“And this is what we bring you in exchange. We bring you the opportunity of living to their full the best years of your life, eighteen to thirty-three. You will dance night after night at the Savoy. Poiret will design your dresses; you will drive through the London streets in the deep comfort of a Daimler; you will meet men of the world, brilliant, interesting men: barristers, financiers, doctors, artists. You will live romance. You will love deeply, you will suffer deeply. You will pass from the extreme of happiness to the extreme of pain. You will love no longer than love pleases. You will be the swinging pendulum. You will never rest. You will fulfil yourself.”
“And afterwards?”
The world shrugs its shoulders.
“That,” it says, “is your concern. You have had those years. It depends on whether you are clever and far-seeing. You may save much money; you may marry; you may become a respectable dowager. Or, with your connection, you may open, very profitably to yourself, a manicure establishment. But that is your affair. If you are wasteful and improvident, life may be very hard to you. That is, we repeat, not part of our bargain. We offer you those fifteen years.”
And is that offer so very different from the offer that the world makes the artist? “You have talent,” the world says. “We found that first book of yours to a high degree diverting.
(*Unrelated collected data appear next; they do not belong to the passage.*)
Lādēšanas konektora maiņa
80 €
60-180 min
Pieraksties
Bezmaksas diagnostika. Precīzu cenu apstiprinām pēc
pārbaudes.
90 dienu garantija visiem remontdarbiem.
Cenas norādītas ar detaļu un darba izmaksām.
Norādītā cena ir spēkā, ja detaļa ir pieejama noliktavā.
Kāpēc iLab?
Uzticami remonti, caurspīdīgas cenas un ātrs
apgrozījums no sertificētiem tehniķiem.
We are content that you should amuse us for a while if you so choose.” And are the alternatives so very different? The future presents no less dark a menace to the novelist. He knows that, sooner or later, he will out-write himself, that the public will get tired of his tricks, that he will cease to be original and they will clamour for something new. If he has saved money during his days of fortune, or if he has managed to establish himself in some sound commercial concern, in an Editor’s chair, or on the board of a publishing house, well and good. But if not, if he has saved no money and is at the end of his resources, he is driven to the equivalent of the courtesan’s dreary tramp down Jermyn Street and Piccadilly to hack ill-paid journalism in the columns of the provincial press. And the artist is in exchange offered the same wages. He is offered the opportunity of living to its full the best years of his life. He has money, he is well known. He is not fettered, as his contemporaries are, with office hours. He is free to do what he likes, go where he likes, make love where he likes.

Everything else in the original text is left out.